Likewise, Mr Bana’s Hector, Mr Bloom’s Paris and Mr O’Toole’s Priam are marvellously human. Together with Briseis and Hector’s wife, Andromache (Saffron Burrows), they manage to create in us a sense of the cultivation, the gentleness and piety of the Trojans, which makes sense of Helen’s decision to flee from Sparta with Paris. For the Greeks are by contrast uniformly brutal and thuggish. Among them only Sean Bean’s Odysseus, besides Achilles, seems the least bit interesting or sympathetic. Yet they are also a sign that Peterson’s sense of the Realpolitik behind the Trojan war has survived the sentimentality that is always threatening to creep in around the edges. At times this has a very contemporary ring, as when Odysseus pleads with the other Greeks to hang tough when things are going badly: "If we leave now, we lose all credibility; if the Trojans can beat us so easily, how long before the Hittites invade?"

Of course that is put much more as our contemporaries would put it than as Homer’s would, and I wondered if there wasn’t even a more specific allusion to current affairs when doddery old King Priam goes with the advice of the priest — that is to say the religious nut — who assures him of victory rather than the rational advice unsanctioned by the supernatural which Hector gives him. But much may be forgiven for the sake of the fact that, as you might expect from the director of Das Boot, one of the greatest of war movies, Peterson is able to give us an understanding of the hunger for honor and glory of men in war.
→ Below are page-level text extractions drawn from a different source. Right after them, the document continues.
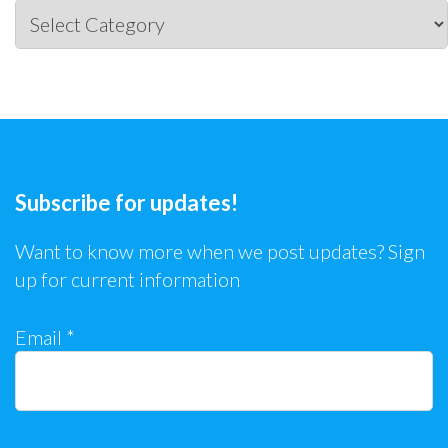
Categories
Subscribe for updates!
Want to know more when we post updates? Sign
up for current information
Email
*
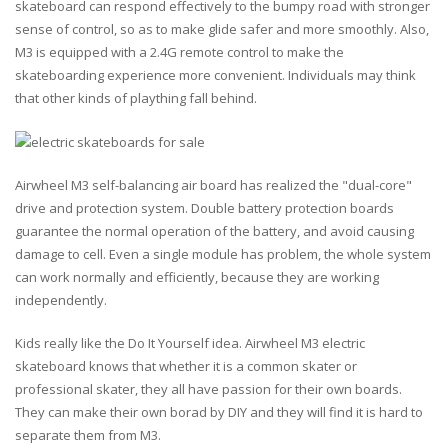
skateboard can respond effectively to the bumpy road with stronger
sense of control, so as to make glide safer and more smoothly. Also,
M3 is equipped with a 2.4G remote control to make the
skateboarding experience more convenient. Individuals may think
that other kinds of plaything fall behind.
Airwheel M3 self-balancing air board has realized the "dual-core"
drive and protection system. Double battery protection boards
guarantee the normal operation of the battery, and avoid causing
damage to cell. Even a single module has problem, the whole system
can work normally and efficiently, because they are working
independently.
Kids really like the Do It Yourself idea. Airwheel M3 electric
skateboard knows that whether it is a common skater or
professional skater, they all have passion for their own boards.
They can make their own borad by DIY and they will find it is hard to
separate them from M3.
Sometimes he does so rather heavy-handedly, as in the voiceovers by Odysseus that begin and end the movie, but he is also capable of enough delicacy to convey the subtle difference between the Greek and the Trojan conceptions of honor.

This is nicely summed up in two parallel scenes between two pairs of brothers. In one we see Agamemnon saying to Menelaus that "Peace is for the women and the weak. . .The gods protect the strong." In the other we see Hector reproving Paris for his willingness to go to war for Helen: "There is nothing glorious about war," he says. Of course there is a lot that is glorious about war, as this film was designed to show. But honor may also be tempered by human feeling, as it is among the Trojans and, just for an instant, in Achilles when Priam comes to him to beg for his son’s body. At such moments we may think that Peterson’s movie, though no epic, really is a tract for our times.